(Data records Opens)

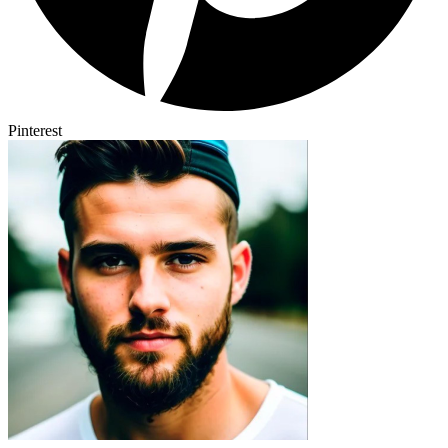
Pinterest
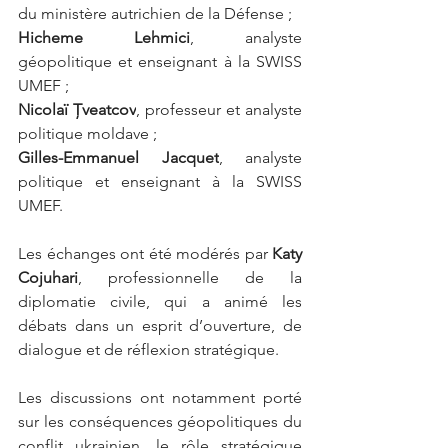
du ministère autrichien de la Défense ;
Hicheme Lehmici
, analyste 
géopolitique et enseignant à la SWISS 
UMEF ;
Nicolaï Țveatcov
, professeur et analyste 
politique moldave ;
Gilles-Emmanuel Jacquet
, analyste 
politique et enseignant à la SWISS 
UMEF.
Les échanges ont été modérés par 
Katy 
Cojuhari
, professionnelle de la 
diplomatie civile, qui a animé les 
débats dans un esprit d’ouverture, de 
dialogue et de réflexion stratégique.
Les discussions ont notamment porté 
sur les conséquences géopolitiques du 
conflit ukrainien, le rôle stratégique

(Data records Closes)

The result should be a verbatim copy of the data, free of pictures.

Pinterest
du ministère autrichien de la Défense ;
Hicheme Lehmici
, analyste 
géopolitique et enseignant à la SWISS 
UMEF ;
Nicolaï Țveatcov
, professeur et analyste 
politique moldave ;
Gilles-Emmanuel Jacquet
, analyste 
politique et enseignant à la SWISS 
UMEF.
Les échanges ont été modérés par 
Katy 
Cojuhari
, professionnelle de la 
diplomatie civile, qui a animé les 
débats dans un esprit d’ouverture, de 
dialogue et de réflexion stratégique.
Les discussions ont notamment porté 
sur les conséquences géopolitiques du 
conflit ukrainien, le rôle stratégique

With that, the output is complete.